Is it legal to implement inheritance in C by casti

2019-02-10 23:33发布

问题:

Now I know I can implement inheritance by casting the pointer to a struct to the type of the first member of this struct.

However, purely as a learning experience, I started wondering whether it is possible to implement inheritance in a slightly different way.

Is this code legal?

#include <stdio.h>
#include <stdlib.h>

struct base
{
    double some;
    char space_for_subclasses[];
};

struct derived
{
    double some;
    int value;
};

int main(void) {
    struct base *b = malloc(sizeof(struct derived));
    b->some = 123.456;
    struct derived *d = (struct derived*)(b);
    d->value = 4;
    struct base *bb = (struct base*)(d);
    printf("%f\t%f\t%d\n", d->some, bb->some, d->value);
    return 0;
}

This code seems to produce desired results , but as we know this is far from proving it is not UB.

The reason I suspect that such a code might be legal is that I can not see any alignment issues that could arise here. But of course this is far from knowing no such issues arise and even if there are indeed no alignment issues the code might still be UB for any other reason.

  • Is the above code valid?
  • If it's not, is there any way to make it valid?
  • Is char space_for_subclasses[]; necessary? Having removed this line the code still seems to be behaving itself

回答1:

This is more-or-less the same poor man's inheritance used by struct sockaddr, and it is not reliable with the current generation of compilers. The easiest way to demonstrate a problem is like this:

#include <stddef.h>
#include <stdio.h>
#include <stdlib.h>

struct base
{
    double some;
    char space_for_subclasses[];
};
struct derived
{
    double some;
    int value;
};

double test(struct base *a, struct derived *b)
{
    a->some = 1.0;
    b->some = 2.0;
    return a->some;
}

int main(void)
{
    void *block = malloc(sizeof(struct derived));
    if (!block) {
        perror("malloc");
        return 1;
    }
    double x = test(block, block);
    printf("x=%g some=%g\n", x, *(double *)block);
    return 0;
}

If a->some and b->some were allowed by the letter of the standard to be the same object, this program would be required to print x=2.0 some=2.0, but with some compilers and under some conditions (it won't happen at all optimization levels, and you may have to move test to its own file) it will print x=1.0 some=2.0 instead.

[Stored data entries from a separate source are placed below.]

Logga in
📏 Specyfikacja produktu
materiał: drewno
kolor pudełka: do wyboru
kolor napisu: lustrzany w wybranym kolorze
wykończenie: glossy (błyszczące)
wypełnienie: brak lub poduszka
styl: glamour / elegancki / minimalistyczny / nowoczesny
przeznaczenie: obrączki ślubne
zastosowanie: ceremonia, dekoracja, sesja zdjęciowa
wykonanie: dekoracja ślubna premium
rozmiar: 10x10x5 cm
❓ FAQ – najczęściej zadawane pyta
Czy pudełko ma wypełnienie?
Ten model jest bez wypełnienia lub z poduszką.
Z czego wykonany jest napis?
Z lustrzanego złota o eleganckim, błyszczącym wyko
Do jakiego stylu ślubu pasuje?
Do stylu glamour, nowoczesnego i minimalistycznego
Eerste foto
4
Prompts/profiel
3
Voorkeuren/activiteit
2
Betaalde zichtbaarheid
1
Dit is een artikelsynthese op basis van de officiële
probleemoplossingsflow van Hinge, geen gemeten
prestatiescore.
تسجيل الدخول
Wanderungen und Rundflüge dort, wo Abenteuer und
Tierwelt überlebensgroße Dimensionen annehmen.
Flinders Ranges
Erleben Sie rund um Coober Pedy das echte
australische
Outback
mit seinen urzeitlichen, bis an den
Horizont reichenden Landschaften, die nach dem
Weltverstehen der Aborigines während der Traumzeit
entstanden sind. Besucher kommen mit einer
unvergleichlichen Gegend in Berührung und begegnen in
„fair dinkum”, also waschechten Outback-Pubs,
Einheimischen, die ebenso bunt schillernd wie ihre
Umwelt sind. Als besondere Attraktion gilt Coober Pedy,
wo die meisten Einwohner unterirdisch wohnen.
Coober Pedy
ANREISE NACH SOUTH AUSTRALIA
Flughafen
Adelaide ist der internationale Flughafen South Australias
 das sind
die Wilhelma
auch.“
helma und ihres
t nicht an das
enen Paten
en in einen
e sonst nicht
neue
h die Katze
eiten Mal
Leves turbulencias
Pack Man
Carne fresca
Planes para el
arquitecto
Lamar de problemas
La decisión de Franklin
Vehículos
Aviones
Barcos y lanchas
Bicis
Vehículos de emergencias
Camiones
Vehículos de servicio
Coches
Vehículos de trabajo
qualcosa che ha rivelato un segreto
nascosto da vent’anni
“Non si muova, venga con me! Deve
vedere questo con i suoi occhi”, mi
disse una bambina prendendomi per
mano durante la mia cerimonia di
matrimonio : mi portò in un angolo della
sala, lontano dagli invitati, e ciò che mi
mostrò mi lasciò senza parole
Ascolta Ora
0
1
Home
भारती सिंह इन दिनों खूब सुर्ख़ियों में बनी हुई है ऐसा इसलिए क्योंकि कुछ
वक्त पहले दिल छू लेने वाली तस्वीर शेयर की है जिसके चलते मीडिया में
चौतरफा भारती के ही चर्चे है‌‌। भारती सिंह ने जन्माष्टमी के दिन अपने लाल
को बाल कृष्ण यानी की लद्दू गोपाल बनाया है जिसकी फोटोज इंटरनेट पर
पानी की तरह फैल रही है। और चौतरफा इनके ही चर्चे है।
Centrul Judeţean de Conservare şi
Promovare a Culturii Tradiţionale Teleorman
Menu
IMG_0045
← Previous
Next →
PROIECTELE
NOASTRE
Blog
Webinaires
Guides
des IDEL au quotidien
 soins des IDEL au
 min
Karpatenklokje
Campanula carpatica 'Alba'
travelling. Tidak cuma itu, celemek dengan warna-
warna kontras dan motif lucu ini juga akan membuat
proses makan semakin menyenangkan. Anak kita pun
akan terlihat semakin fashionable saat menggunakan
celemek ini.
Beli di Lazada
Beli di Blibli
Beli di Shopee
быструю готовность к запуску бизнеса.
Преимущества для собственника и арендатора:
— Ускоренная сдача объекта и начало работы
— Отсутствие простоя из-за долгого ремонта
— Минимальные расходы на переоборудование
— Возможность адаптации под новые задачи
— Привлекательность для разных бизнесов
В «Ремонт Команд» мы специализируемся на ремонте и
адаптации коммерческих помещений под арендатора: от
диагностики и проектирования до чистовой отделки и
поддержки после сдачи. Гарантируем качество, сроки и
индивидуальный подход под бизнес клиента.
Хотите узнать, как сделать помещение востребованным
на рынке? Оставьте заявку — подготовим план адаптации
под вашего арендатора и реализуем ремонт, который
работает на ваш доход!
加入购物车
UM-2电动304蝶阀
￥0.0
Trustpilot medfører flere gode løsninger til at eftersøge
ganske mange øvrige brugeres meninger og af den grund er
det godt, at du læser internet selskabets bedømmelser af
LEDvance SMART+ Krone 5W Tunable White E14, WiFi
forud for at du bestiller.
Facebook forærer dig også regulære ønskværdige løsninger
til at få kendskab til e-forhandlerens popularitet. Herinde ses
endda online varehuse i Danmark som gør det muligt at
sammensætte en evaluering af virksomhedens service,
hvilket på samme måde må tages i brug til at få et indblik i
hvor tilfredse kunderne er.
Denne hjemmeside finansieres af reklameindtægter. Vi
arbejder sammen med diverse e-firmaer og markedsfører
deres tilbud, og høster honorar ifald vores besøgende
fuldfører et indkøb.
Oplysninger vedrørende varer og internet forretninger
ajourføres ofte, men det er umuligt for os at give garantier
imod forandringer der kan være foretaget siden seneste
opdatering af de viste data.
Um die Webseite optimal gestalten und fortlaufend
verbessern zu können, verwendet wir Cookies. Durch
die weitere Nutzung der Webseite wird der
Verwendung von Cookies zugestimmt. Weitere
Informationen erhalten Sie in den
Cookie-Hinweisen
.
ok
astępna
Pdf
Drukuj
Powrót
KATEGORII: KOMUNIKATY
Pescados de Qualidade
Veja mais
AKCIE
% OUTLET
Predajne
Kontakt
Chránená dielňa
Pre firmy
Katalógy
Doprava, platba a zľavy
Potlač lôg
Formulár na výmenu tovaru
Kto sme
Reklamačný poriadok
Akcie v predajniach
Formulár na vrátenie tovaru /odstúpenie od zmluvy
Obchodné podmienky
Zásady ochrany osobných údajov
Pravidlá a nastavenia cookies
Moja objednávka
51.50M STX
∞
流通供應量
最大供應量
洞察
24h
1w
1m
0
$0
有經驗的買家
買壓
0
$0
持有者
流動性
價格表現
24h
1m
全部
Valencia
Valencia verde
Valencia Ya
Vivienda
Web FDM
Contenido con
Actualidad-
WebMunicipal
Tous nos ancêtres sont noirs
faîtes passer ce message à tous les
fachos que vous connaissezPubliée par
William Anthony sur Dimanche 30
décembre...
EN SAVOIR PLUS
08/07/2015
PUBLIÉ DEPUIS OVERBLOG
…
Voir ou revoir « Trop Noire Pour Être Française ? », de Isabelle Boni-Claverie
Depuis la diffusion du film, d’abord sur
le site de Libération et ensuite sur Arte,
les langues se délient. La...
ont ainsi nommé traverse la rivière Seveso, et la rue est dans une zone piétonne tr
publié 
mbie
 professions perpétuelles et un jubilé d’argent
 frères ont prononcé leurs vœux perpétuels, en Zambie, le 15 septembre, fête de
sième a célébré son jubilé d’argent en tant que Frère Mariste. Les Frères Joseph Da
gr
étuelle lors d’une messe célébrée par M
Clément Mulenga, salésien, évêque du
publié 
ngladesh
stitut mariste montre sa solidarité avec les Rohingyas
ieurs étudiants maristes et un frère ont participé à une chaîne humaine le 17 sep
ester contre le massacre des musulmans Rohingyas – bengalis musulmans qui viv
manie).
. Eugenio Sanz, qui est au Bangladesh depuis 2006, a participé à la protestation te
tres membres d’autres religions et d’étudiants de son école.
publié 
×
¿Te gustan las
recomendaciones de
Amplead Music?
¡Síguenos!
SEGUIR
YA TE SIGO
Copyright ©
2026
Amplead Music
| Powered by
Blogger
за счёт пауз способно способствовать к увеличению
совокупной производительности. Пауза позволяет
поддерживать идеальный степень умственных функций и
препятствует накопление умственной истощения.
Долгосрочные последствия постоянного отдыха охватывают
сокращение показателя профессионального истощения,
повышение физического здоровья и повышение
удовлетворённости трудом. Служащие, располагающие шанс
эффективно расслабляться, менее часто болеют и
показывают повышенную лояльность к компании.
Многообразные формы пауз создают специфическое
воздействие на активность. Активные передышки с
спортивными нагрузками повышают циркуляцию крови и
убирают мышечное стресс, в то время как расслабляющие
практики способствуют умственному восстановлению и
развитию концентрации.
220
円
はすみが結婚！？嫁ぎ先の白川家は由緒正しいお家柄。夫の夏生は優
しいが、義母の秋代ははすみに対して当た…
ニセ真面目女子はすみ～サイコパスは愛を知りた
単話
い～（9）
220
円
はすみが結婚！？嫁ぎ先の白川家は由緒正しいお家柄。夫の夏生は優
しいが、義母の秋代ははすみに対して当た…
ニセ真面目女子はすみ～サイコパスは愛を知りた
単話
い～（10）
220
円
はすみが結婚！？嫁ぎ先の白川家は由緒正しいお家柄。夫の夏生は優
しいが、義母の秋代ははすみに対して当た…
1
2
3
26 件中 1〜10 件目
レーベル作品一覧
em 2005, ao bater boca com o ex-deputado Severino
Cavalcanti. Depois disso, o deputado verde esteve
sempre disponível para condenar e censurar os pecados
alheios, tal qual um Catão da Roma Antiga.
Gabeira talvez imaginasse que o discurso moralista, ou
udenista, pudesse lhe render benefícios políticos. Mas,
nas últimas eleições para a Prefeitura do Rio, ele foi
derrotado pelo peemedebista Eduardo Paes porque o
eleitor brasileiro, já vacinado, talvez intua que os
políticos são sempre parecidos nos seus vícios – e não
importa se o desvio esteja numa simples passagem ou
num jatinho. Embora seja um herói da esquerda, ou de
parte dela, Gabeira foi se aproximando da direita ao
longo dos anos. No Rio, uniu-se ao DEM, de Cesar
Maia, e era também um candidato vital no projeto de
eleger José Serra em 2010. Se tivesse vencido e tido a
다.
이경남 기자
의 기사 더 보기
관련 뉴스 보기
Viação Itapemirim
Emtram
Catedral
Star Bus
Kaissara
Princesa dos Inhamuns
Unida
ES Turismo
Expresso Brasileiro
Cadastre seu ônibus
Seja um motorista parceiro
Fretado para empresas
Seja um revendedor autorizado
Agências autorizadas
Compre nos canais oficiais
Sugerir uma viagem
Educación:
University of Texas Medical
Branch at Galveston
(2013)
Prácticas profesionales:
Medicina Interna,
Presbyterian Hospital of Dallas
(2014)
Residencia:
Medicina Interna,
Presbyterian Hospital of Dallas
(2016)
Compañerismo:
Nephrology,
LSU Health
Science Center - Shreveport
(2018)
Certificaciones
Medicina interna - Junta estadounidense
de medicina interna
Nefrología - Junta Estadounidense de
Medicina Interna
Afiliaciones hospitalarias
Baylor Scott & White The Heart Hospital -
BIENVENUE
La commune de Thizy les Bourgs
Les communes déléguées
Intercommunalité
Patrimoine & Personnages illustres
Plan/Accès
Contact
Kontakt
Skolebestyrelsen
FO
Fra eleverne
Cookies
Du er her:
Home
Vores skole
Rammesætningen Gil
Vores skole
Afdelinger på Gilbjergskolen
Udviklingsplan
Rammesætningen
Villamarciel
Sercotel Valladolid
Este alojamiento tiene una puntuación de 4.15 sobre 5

Whether the letter of the standard does allow a->some and b->some to be the same object is disputed. See http://blog.regehr.org/archives/1466 and the paper it links to.



回答2:

As I read the standard, chapter §6.2.6.1/P5,

Certain object representations need not represent a value of the object type. If the stored value of an object has such a representation and is read by an lvalue expression that does not have character type, the behavior is undefined. [...]

So, as long as space_for_subclasses is a char (array-decays-to-pointer) member and you use it to read the value, you should be OK.


That said, to answer

Is char space_for_subclasses[]; necessary?

Yes, it is.

Quoting §6.7.2.1/P18,

As a special case, the last element of a structure with more than one named member may have an incomplete array type; this is called a flexible array member. In most situations, the flexible array member is ignored. In particular, the size of the structure is as if the flexible array member were omitted except that it may have more trailing padding than the omission would imply. However, when a . (or ->) operator has a left operand that is (a pointer to) a structure with a flexible array member and the right operand names that member, it behaves as if that member were replaced with the longest array (with the same element type) that would not make the structure larger than the object being accessed; the offset of the array shall remain that of the flexible array member, even if this would differ from that of the replacement array. If this array would have no elements, it behaves as if it had one element but the behavior is undefined if any attempt is made to access that element or to generate a pointer one past it.

Remove that and you'd be accessing invalid memory, causing undefined behavior. However, in your case (the second snippet), you're not accessing value anyway, so that is not going to be an issue here.